The key reason for the very different U.S. employment performance is that the U.S. is so far ahead of Canada in the vaccination sweepstakes and, as a result, has able to open its economy much earlier and more broadly, while many Canadian provinces remain under various degrees of lockdown. Recent weeks have seen very commendable vaccine distribution performances by the provinces now that the federal government has finally been able to obtain sizeable quantities of vaccine, and over 70 per cent of eligible Canadians have now had their first shot.

However, only about 9 per cent of eligible Canadians to date are fully vaccinated, as vaccine supplies remain too limited to permit a rapid rollout of second shots. Last week, Canada’s senior public health officer, Theresa Tam, encouraged Canadians to get their second dose of vaccine as soon as possible to defend against the so-called Delta (or B.1.617) variant of the virus, which is the latest “variant of concern” showing up in Canada, this time from India. The Delta variant has been found to be particularly transmissible. The Pfizer and AstraZeneca vaccines have proven effective against this most recent worrisome variant, but only after two doses. Tam’s encouragement was pretty ironic, however, considering that many Canadians would love to get their second “jab” but continue to be thwarted by the poor performance of the federal government Tam represents in obtaining enough vaccine to fully vaccinate Canadians in a timely manner. A number of provinces are working to move up the timing of second doses, contingent of course on vaccine availability.

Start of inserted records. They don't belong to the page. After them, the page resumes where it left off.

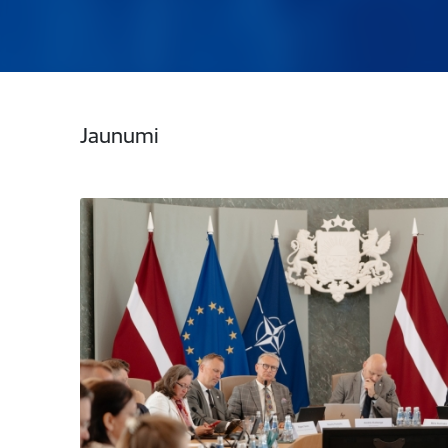
Jaunumi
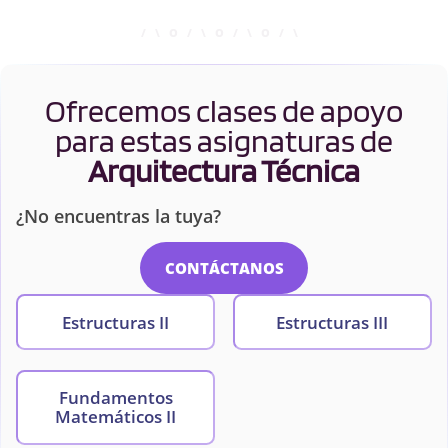
Ofrecemos clases de apoyo
para estas asignaturas de
Arquitectura Técnica
¿No encuentras la tuya?
CONTÁCTANOS
Estructuras II
Estructuras III
Fundamentos
Matemáticos II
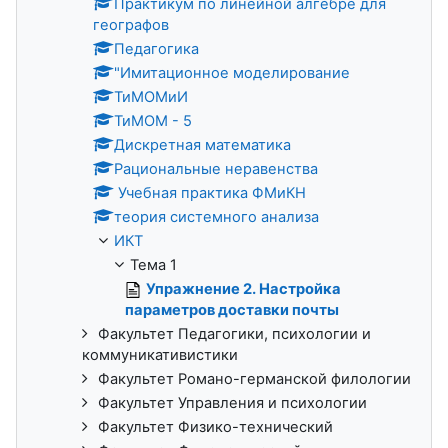
Практикум по линейной алгебре для
географов
Педагогика
"Имитационное моделирование
ТиМОМиИ
ТиМОМ - 5
Дискретная математика
Рациональные неравенства
Учебная практика ФМиКН
теория системного анализа
ИКТ
Тема 1
Упражнение 2. Настройка
параметров доставки почты
Факультет Педагогики, психологии и
коммуникативистики
Факультет Романо-германской филологии
Факультет Управления и психологии
Факультет Физико-технический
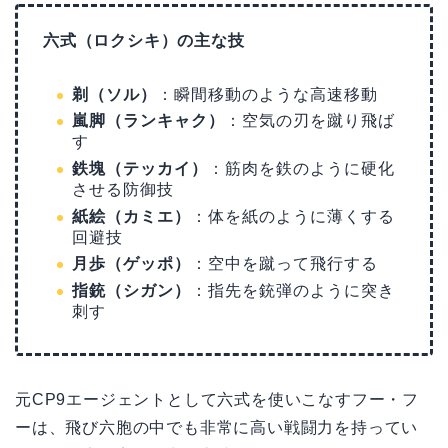
六式（ロクシキ）の主な技
剃（ソル）
：瞬間移動のような高速移動
嵐脚（ランキャク）
：空気の刃を蹴り飛ば
す
鉄塊（テッカイ）
：筋肉を鉄のように硬化
させる防御技
紙絵（カミエ）
：体を紙のように薄くする
回避技
月歩（ゲッポ）
：空中を蹴って飛行する
指銃（シガン）
：指先を銃弾のように突き
刺す
元CP9エージェントとして六式を使いこなすフー・フ
ーは、飛び六胞の中でも非常に高い戦闘力を持ってい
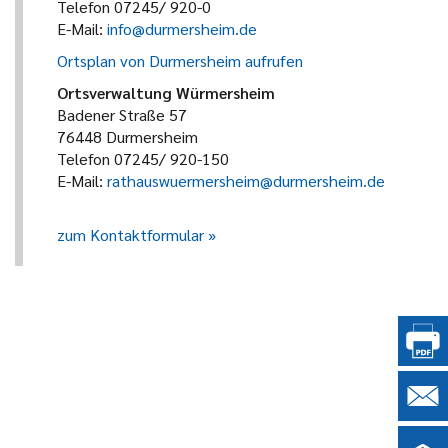
Telefon 07245/ 920-0
E-Mail:
info@durmersheim.de
Ortsplan von Durmersheim aufrufen
Ortsverwaltung Würmersheim
Badener Straße 57
76448 Durmersheim
Telefon 07245/ 920-150
E-Mail:
rathauswuermersheim@durmersheim.de
zum Kontaktformular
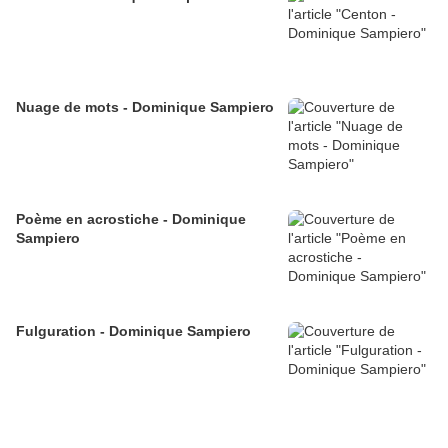
Nuage de mots - Dominique Sampiero
Poème en acrostiche - Dominique
Sampiero
Fulguration - Dominique Sampiero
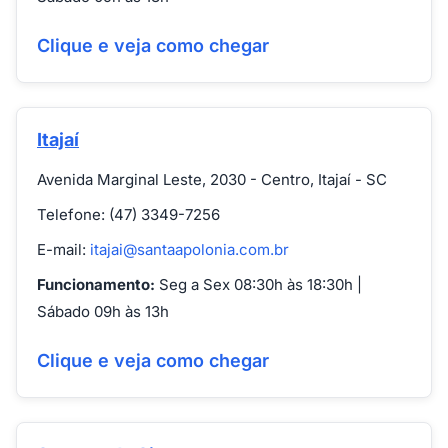
Clique e veja como chegar
Itajaí
Avenida Marginal Leste, 2030 - Centro, Itajaí - SC
Telefone: (47) 3349-7256
E-mail:
itajai@santaapolonia.com.br
Funcionamento:
Seg a Sex 08:30h às 18:30h |
Sábado 09h às 13h
Clique e veja como chegar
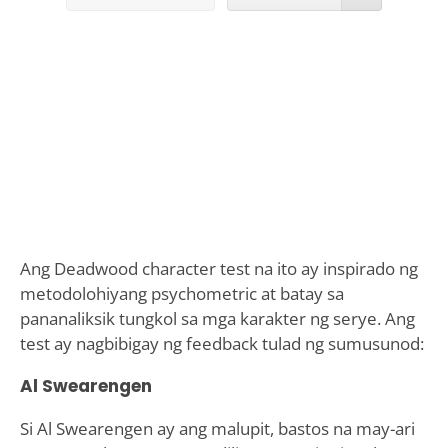
Ang Deadwood character test na ito ay inspirado ng
metodolohiyang psychometric at batay sa
pananaliksik tungkol sa mga karakter ng serye. Ang
test ay nagbibigay ng feedback tulad ng sumusunod:
Al Swearengen
Si Al Swearengen ay ang malupit, bastos na may-ari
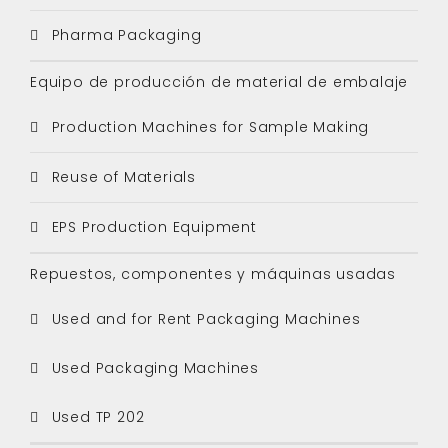
Pharma Packaging
Equipo de producción de material de embalaje
Production Machines for Sample Making
Reuse of Materials
EPS Production Equipment
Repuestos, componentes y máquinas usadas
Used and for Rent Packaging Machines
Used Packaging Machines
Used TP 202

Once the economy does finally open up again, a sharp improvement in the employment statistics and other economic data is anticipated. Consumers and businesses have a great deal of pent-up demand from not being able to spend for such a long period of time, and an enormous amount of money – all financed by debt – has been distributed to Canadians by government, leading to a very high level of savings at present. Some welcome news came out of the Ontario government early this week, as they announced patios and retail could open three days sooner than planned because of success in dampening new cases of the virus.

The real question is what will happen after the rebound boost is over post-pandemic. Most Canadians and governments were already relatively deep in debt prior to the COVID-19 crisis, and those debt levels are much worse now. Many businesses and the jobs they provide(d) are permanently shuttered and will not be coming back once the economy opens up again. Massive government spending and loose monetary policy have already shown up in increased inflation, and policies like the ever-increasing carbon tax have also boosted prices. The most recent Canadian inflation data for April 2021 showed a sharp increase to 3.2 per cent, the highest annual rate in almost a decade, largely driven by gasoline prices. It is no coincidence that the latest carbon tax increase clicked in on April 1.

Sky-high government debt levels also mean taxes will inevitably need to increase to pay off all that debt in the near future, further dampening economic growth. Anyone who believes the claim by federal Finance Minister Chrystia Freeland that the recent agreement of G7 countries to harmonize their corporate taxes at a minimum of 15 per cent will provide a bonanza of revenues to pay off government pandemic debts need to realize that corporate tax hikes are always passed on to consumers, employees and/or shareholders and will do nothing to solve our debt problems. All these factors point to a long and difficult recovery for Canadians, lasting a decade or more. As such, we should make sure to enjoy the relief of a re-opening economy and the return to a more normal lifestyle while it lasts.